I mentioned using Active Pause as a way to get a break in the flow of the session. A subset of this is in moments where you notice some activation from the client. Activation is a word that some therapists use more than others. You may or may not be using the term frequently. What I mean by this is some kind of nervous system spike. Maybe lots of movements, fidgeting… It can be that there’s both excitement or maybe some anxiety. Let’s say this is the normal range or functioning (hand gestures showing a range), and you have little spikes or they’re functioning at this level instead of functioning in this area, they’re more in this area. (hand gestures showing spikes outside of the range of normal functioning).

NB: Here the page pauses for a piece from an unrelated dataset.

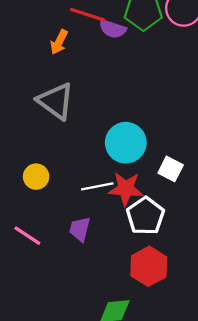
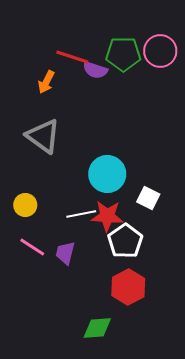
pink line: (27, 236) -> (32, 247), moved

Something tells you that they’re excited, scared, moved, beyond the level that is the normal range in functioning for them and is a little bit more difficult to deal with. Introducing Active Pause* in such a moment is a way to ground the experience. We’re not asking people to disregard that experience, to dismiss it, far from that. We’re just asking them, at the same time as they’re experiencing it, to take a moment, to close their eyes, to hold the ball, gently squeeze, breathe, and move it to the other hand. Depending on the client, you may also add the instruction to pay attention to breathing as they hold the ball, breathe, squeeze, move to the other arm, breathe squeeze, move to the other arm, breathe, squeeze…

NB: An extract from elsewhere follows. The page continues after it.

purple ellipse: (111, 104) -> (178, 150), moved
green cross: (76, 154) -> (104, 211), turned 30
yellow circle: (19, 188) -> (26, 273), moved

What’s happening there is: There is a gentle rhythmic effect. There is the paying attention to the breathing, but even if not especially the breathing, at least the holding. There is the possibility of calibrating, depending on the feeling: Squeezing more, squeezing less… So it gives people an outlet, to shift from that spiral of excitement into just paying attention to what’s happening in the body. So it’s a way of creating a container for experience.

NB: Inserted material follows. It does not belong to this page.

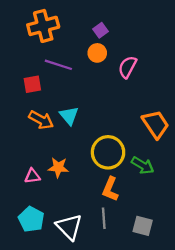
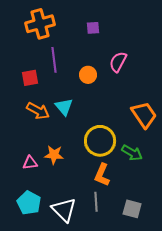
purple square: (100, 30) -> (93, 28), turned 32
orange circle: (97, 53) -> (88, 75), moved
purple line: (58, 65) -> (54, 60), turned 65

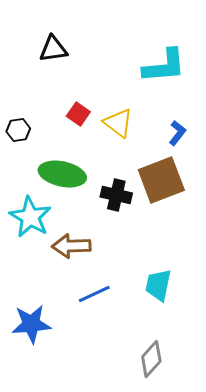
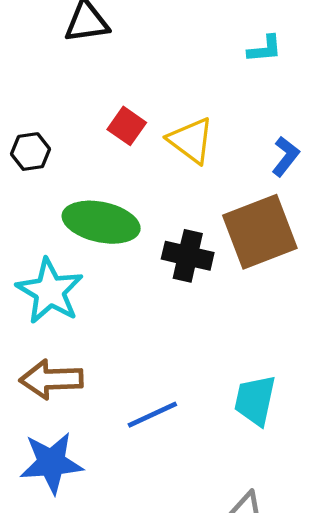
cyan L-shape: (164, 66) -> (265, 49), size x0.5
brown arrow: (71, 246) -> (51, 379), moved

In some forms of therapy, this would be called resourcing, or resourcing through the body, grounding emotions into the body. What it is, it’s essentially a way to notice that you can have that pretty strong experience, and at the same time, you don’t need to be fully taken by it, fully carried by the hurricane. You can also find in you a place that can focus on something else, and that something else, that body awareness, that grounding into sensation, helps you give more room to that difficult experience. Then you’re able to absorb it better, and you’re able to contain it, essentially.